Data:
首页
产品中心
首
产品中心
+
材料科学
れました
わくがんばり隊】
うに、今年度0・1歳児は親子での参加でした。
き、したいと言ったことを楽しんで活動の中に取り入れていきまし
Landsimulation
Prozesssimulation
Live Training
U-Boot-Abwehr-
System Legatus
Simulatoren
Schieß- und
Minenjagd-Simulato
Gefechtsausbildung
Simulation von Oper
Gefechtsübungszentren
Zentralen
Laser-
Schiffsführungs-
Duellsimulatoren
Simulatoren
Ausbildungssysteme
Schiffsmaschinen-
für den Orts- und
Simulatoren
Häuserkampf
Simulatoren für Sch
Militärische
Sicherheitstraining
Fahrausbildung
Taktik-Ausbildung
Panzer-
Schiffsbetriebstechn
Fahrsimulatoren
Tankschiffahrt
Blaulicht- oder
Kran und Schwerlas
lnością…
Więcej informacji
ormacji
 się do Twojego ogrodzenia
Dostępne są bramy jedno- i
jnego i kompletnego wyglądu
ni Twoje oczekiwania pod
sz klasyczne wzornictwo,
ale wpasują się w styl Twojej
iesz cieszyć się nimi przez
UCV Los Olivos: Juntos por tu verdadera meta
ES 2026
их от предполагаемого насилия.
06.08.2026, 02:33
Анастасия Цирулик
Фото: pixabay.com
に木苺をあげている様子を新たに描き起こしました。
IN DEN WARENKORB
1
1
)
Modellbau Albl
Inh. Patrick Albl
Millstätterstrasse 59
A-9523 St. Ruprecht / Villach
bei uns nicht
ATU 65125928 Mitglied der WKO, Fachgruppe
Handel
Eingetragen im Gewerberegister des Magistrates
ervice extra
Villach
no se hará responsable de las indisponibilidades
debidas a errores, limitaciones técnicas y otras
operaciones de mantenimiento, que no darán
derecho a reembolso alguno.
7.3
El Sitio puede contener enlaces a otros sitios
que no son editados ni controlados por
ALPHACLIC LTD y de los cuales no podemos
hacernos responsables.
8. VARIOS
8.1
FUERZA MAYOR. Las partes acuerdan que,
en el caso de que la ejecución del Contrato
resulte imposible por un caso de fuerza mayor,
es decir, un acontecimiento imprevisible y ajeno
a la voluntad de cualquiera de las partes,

Aim of the task:
Write out again, exactly as they appear above, the lines from the one containing "es decir, un" to the final line, and only those.

Answer to the problem:
es decir, un acontecimiento imprevisible y ajeno
a la voluntad de cualquiera de las partes,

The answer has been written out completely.